Today I was up in the capital of Chinandega doing a couple of interviews for future stories I will be writing, and there was another big storm. Later I found out, through a health educator who visited Ojoche today, COMO SI FUERA POCO (as if all of this wasn't enough), that two nights ago a tornado had passed through--and took their entire harvest with it. All of their basic grains and beans for the next 6 months that had been harvested. Gone. Months and months of labor, lost in one night.

Houses, roads, harvests, forests--dessimated. Women, men, children--homeless.

What can I even say in the face of so much destruction and tragedy?

This country and its people need the support of the international community now more than ever--money, medicines, and especially seeds to replant the fertile ground of this beautiful land. But more than all of that that, they (we) need to find that place deep within where the most important seed--the seed of esperanza--still lives, despite the despair that is closing in on all sides.

Esperanza that can only come from God.

4 comments:

Anonymous said...

This seems the most cliched question in the world for an athiest to ask a believer but how can you write about all this distruction and heartbreak and not blame God?

Or alternatively question his existence.

If your god is the correct one, then how come this devoutly Christian country suffers way more than its fair share of disasters?

pamela said...

i can write about it and not blame God because i believe the world is fallen, that human beings do evil, and that this horrible sequence of environmental events in Nicaragua has nothing to do with God and everything to do with the irresponsible "first world" who pays no attention to how its activities are affecting global climate change--thus creating the worst hurricane seasons back to back in years. and when the rich act irresponsibly, it's the poor who suffer first.

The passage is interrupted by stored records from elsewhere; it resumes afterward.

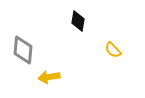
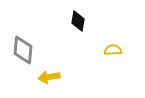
yellow semicircle: rotated 132 degrees clockwise
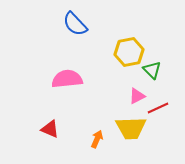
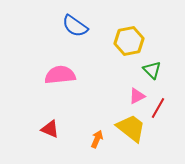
blue semicircle: moved 2 px down; rotated 12 degrees counterclockwise
yellow hexagon: moved 11 px up
pink semicircle: moved 7 px left, 4 px up
red line: rotated 35 degrees counterclockwise
yellow trapezoid: rotated 140 degrees counterclockwise
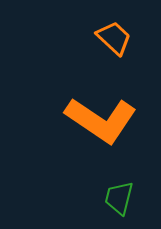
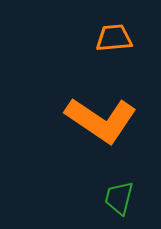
orange trapezoid: rotated 48 degrees counterclockwise
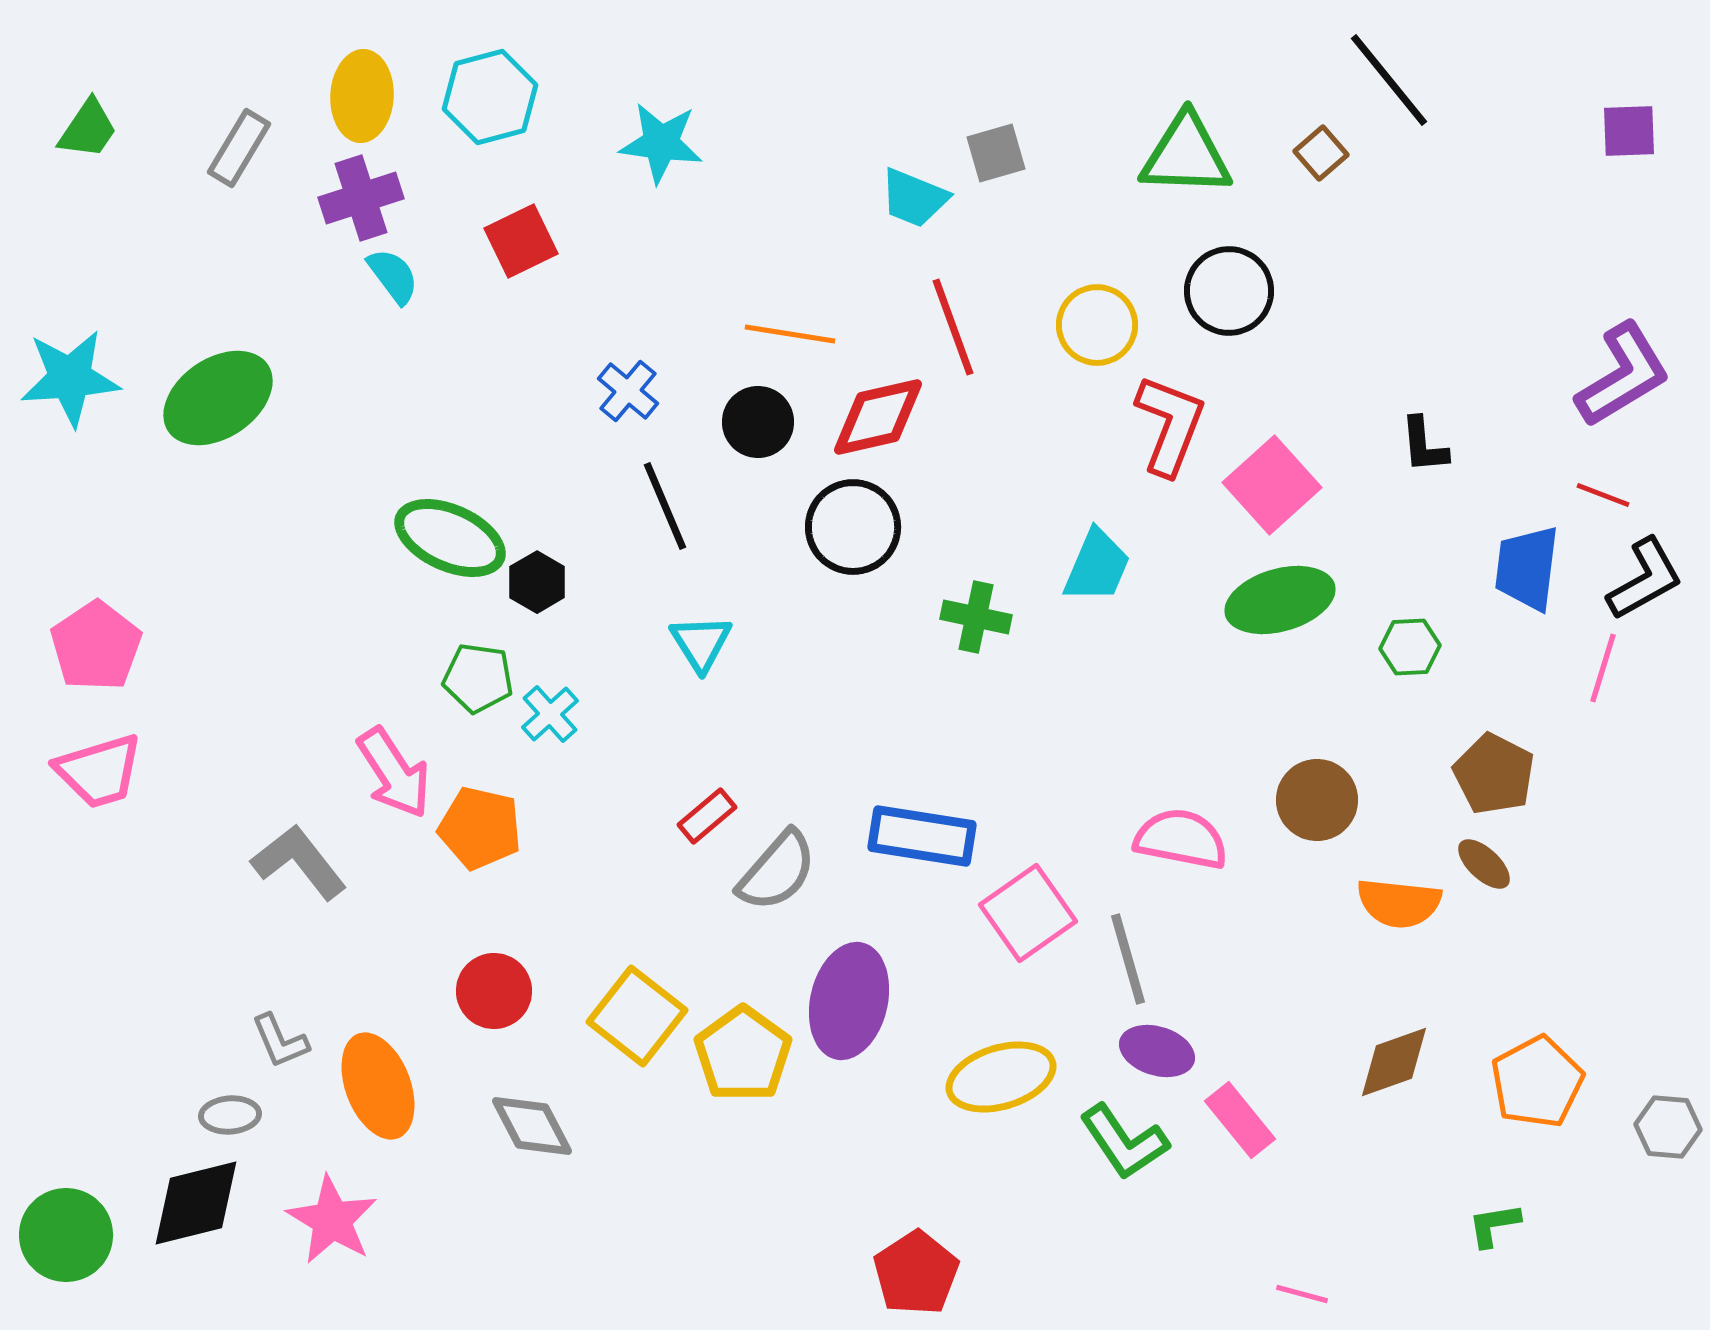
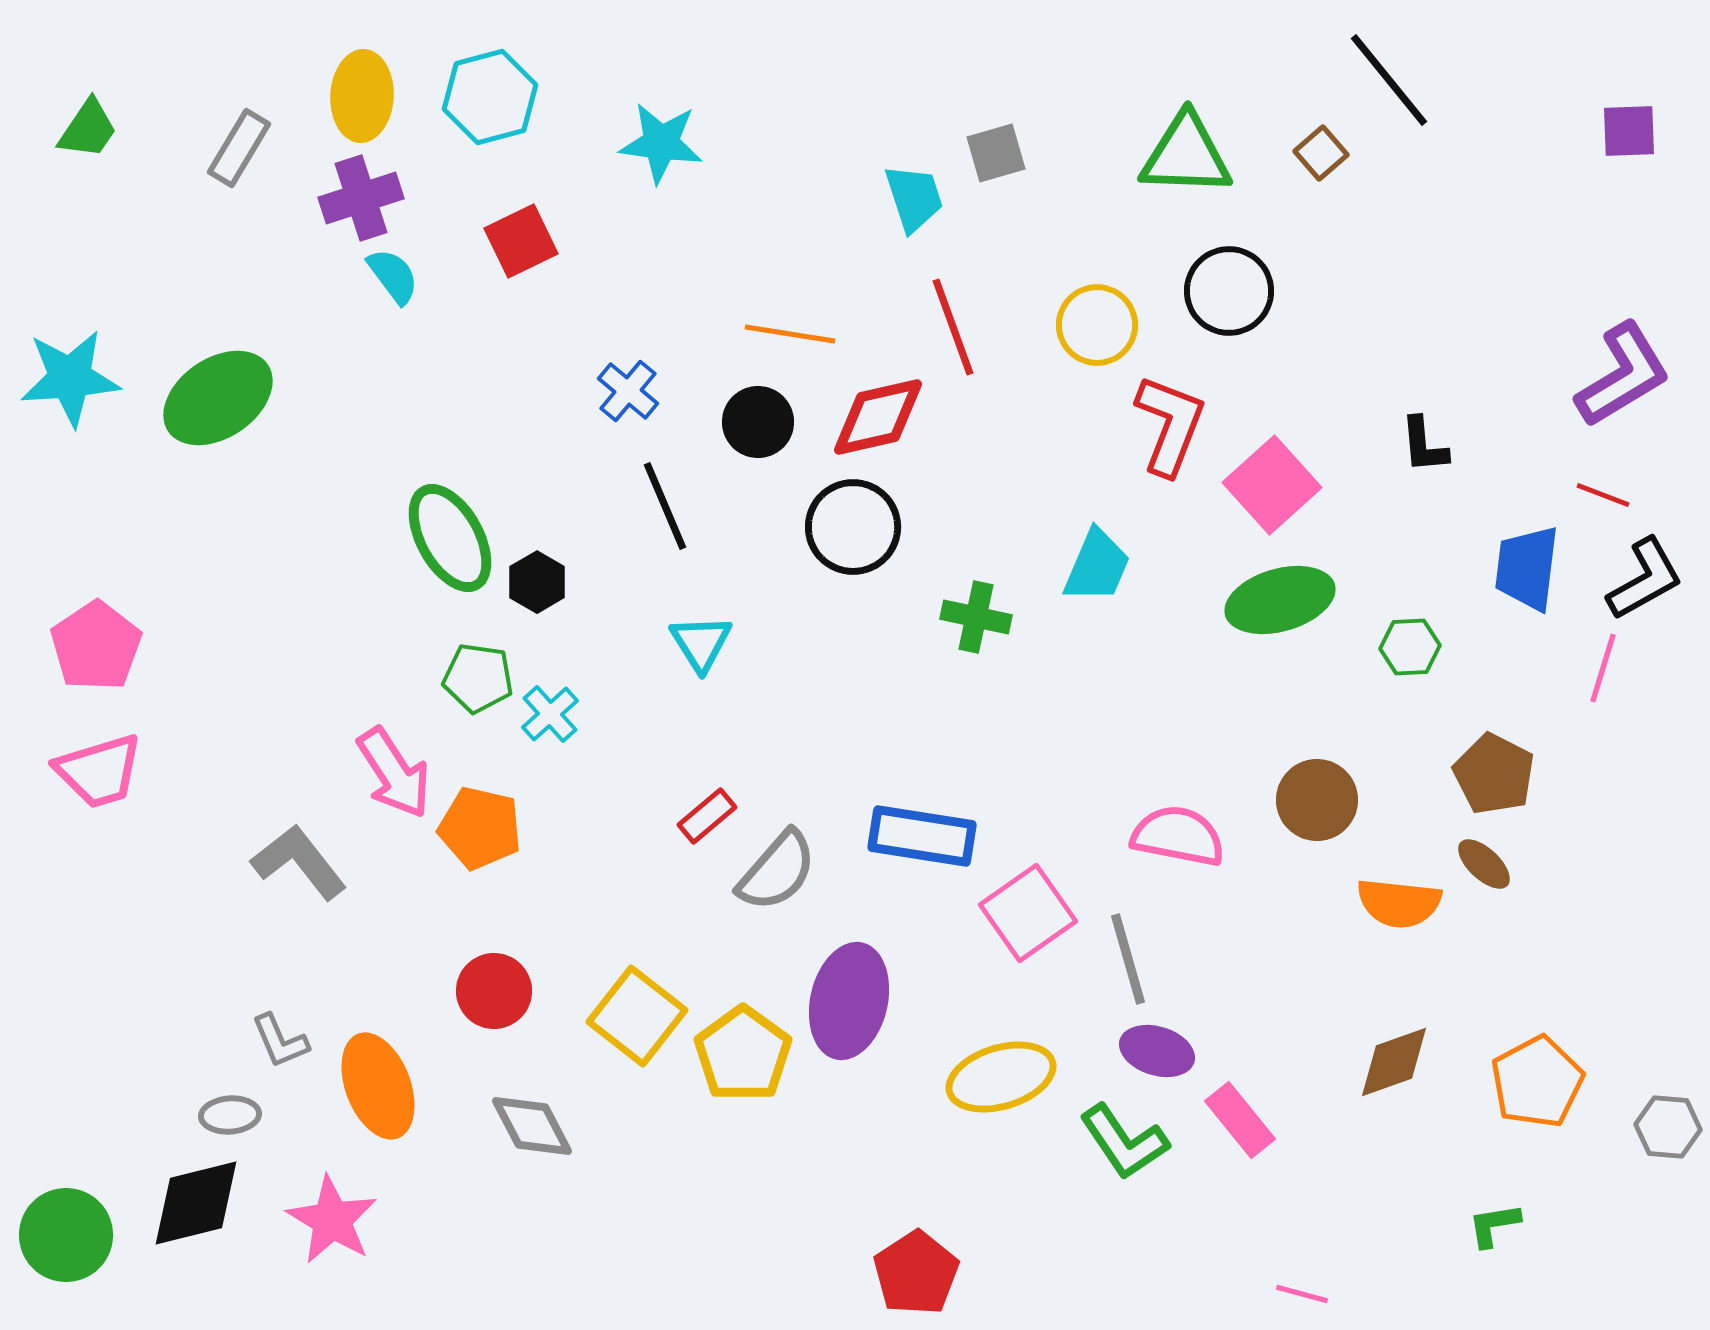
cyan trapezoid at (914, 198): rotated 130 degrees counterclockwise
green ellipse at (450, 538): rotated 37 degrees clockwise
pink semicircle at (1181, 839): moved 3 px left, 3 px up
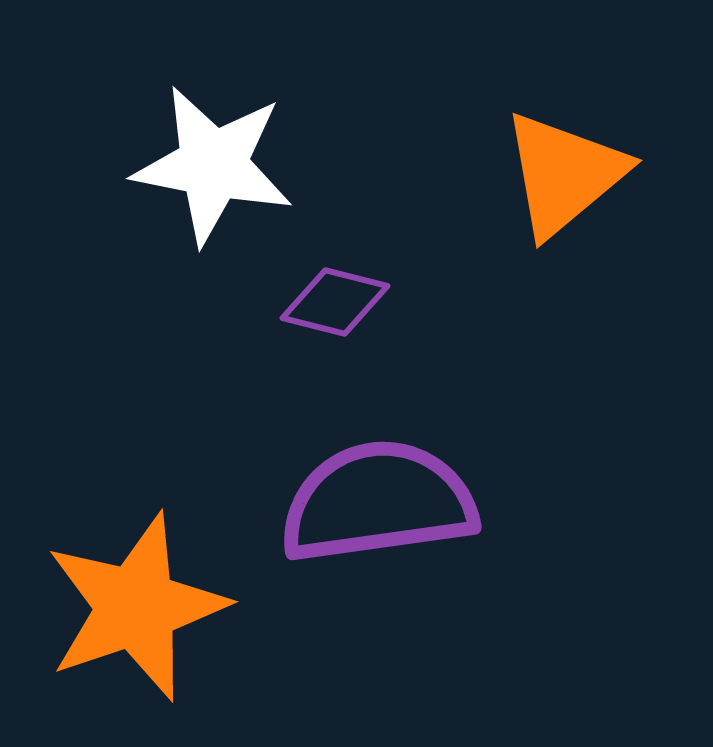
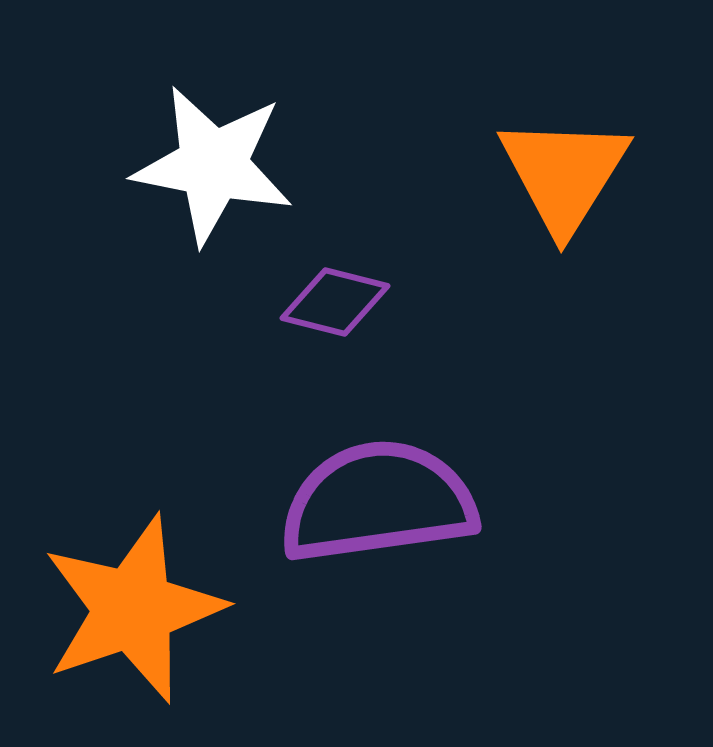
orange triangle: rotated 18 degrees counterclockwise
orange star: moved 3 px left, 2 px down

nicaragua is in a location where its natural environment is loaded with risks--volanoes, flooding, etc. people choose to live with these risks. but if the people had the resources to build houses to withstand the elements, that might help a great deal.

Anonymous said...

It's just about time for my job's big charitable campaign, so this is a very timely reminder.

Hang in there, honey. You do so much.

Jenny said...

i love your blog because you remind us here in comfy, developed america about the precarious lives of our neighbors in not just Nicaragua but all developing countries ... and we need to be reminded.